**Task to carry out:**
Give again, unaltered, the lines of the listing below that run from the line having "메신저 읽음 표시 끄는 방법: 읽음 알" through the line having "전 좌석 찾는 꿀팁 5가지".

**Data under study:**
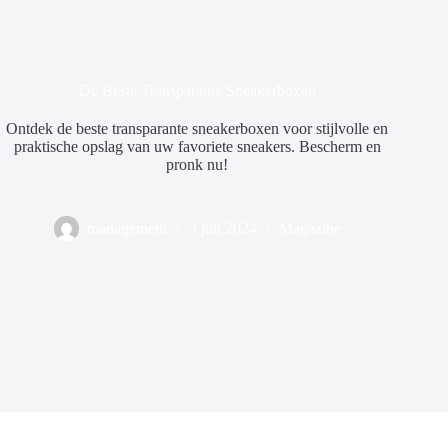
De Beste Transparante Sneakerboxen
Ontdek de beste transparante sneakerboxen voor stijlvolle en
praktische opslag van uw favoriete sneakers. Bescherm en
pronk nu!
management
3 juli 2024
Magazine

==

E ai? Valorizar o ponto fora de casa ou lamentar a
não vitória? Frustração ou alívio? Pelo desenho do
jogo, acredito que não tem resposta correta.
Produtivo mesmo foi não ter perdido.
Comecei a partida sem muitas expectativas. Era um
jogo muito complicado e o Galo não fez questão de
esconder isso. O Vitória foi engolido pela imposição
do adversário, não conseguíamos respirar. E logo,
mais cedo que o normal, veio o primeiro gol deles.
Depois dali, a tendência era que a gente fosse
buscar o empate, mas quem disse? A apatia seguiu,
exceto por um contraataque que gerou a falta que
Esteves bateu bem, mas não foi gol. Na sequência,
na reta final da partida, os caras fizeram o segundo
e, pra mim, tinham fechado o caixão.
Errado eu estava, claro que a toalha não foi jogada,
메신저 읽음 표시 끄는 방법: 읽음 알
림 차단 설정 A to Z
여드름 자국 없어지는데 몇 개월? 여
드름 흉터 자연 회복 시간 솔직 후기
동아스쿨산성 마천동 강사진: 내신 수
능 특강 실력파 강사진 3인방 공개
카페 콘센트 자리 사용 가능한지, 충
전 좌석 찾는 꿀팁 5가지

* * *

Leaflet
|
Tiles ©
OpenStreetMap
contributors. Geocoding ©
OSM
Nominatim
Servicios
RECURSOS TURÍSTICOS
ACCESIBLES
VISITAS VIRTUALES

**Exercise solution:**
메신저 읽음 표시 끄는 방법: 읽음 알
림 차단 설정 A to Z
여드름 자국 없어지는데 몇 개월? 여
드름 흉터 자연 회복 시간 솔직 후기
동아스쿨산성 마천동 강사진: 내신 수
능 특강 실력파 강사진 3인방 공개
카페 콘센트 자리 사용 가능한지, 충
전 좌석 찾는 꿀팁 5가지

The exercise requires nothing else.